Diese Maßnahmen dürfen nicht das Ende der Fahnenstange darstellen.
Einerseits muss man die Dinge, die überhaupt erst zur Notwendigkeit der umfassenden Sanierungen in dieser Form geführt haben, für die Zukunft endlich abstellen und man kann nur hoffen, dass dies erkannt wurde, auch wenn einiges darauf hindeutet, dass dies nicht überall der Fall ist. Hier spricht zum Beispiel der Zustand von „It’s a small world“ so kurz nach seiner Sanierung Bände.
Andererseits muss man nach Abschluss dieser Maßnahmen endlich massiv für ein zukünftiges Wachstum arbeiten – neue Shows, neue saisonale Events wie Season of the Force oder die Verbesserung bestehender saisonaler Events wie der heute beginnenden Weihnachtssaison reichen dafür einfach nicht aus.
Der Blick in die Freizeitparkwelt Europas abseits des Disneyland Paris gibt vor, was im Disneyland Paris kommen muss. Im kommenden Jahr eröffnen z.B. sowohl im Europa Park in Rust als auch in Efteling absolute Headliner-Attraktionen während das Disneyland Paris zu seinem 25. Geburtstag nicht eine einzige neue Attraktion zu bieten hat.
Diesen Pfad muss man verlassen, man hätte ihn schon vor vielen Jahren verlassen müssen, das Disneyland Paris muss auch beim Bau neuer Attraktionen ein Vorreiter in der europäischen Freizeitparkindustrie werden, um gegenüber der Konkurrenz auf Dauer bestehen zu können.
Daneben müssen in allen Bereichen die Qualitätsstandards weiterhin verbessert werden. Vieles hat sich hier schon getan, aber auch hier darf der Weg nicht vorzeitig enden.
Die The Walt Disney Company ist gefragt!
Es ist aber klar, dass die Euro Disney SCA dies nicht aus eigener Kraft stemmen kann, hier ist der Mutterkonzern, die Walt Disney Company gefragt. Ohne massive Investitionen, ohne die endgültige Beseitigung der strukturellen Probleme des Disneyland Paris, wird unser geliebtes Resort auf Dauer nicht bestehen können.

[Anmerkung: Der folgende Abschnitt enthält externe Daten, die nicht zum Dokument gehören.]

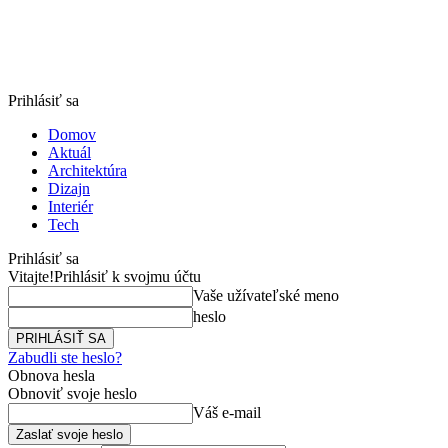
Prihlásiť sa
Domov
Aktuál
Architektúra
Dizajn
Interiér
Tech
Prihlásiť sa
Vitajte!
Prihlásiť k svojmu účtu
Vaše užívateľské meno
heslo
Zabudli ste heslo?
Obnova hesla
Obnoviť svoje heslo
Váš e-mail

Wichtig ist dabei auch, dass man sich nicht blenden lassen darf, wenn das Jubiläumsjahr 2017 ein Erfolg werden sollte – und das ist nicht sicher, vor allem auf Grund des ersten Halbjahres des Geschäftsjahres 2017, von Oktober 2016 bis März 2017, wird auch das Jubiläumsjahr kein einfaches Jahr für das Resort werden.
Ein Erfolg 2017 ist kein Anzeichen für die Aussichten auf einen nachhaltigen Erfolg, sich erneut, wie im Besuchsrekordjahr 2012 blenden zu lassen wäre fatal für das Disneyland Paris.
Die Schritte zu einer positiven Entwicklung für die mittelfristige Zukunft müssen direkt im Anschluss an die Sanierungen weitergehen – viel ausgedehnter, als dies jemals in der Geschichte des Disneyland Paris der Fall war, sonst werden wir am Vorabend des 30. Jubiläumsjahres 2022 eine zumindest ähnliche, wenn nicht sogar schlimmere, Situation vorfinden, als aktuell.
Es war schon oft 5 vor 12 im Disneyland Paris, heute ist es 1 vor 12, viel Zeit zum nachhaltigen Handeln bleibt nicht mehr.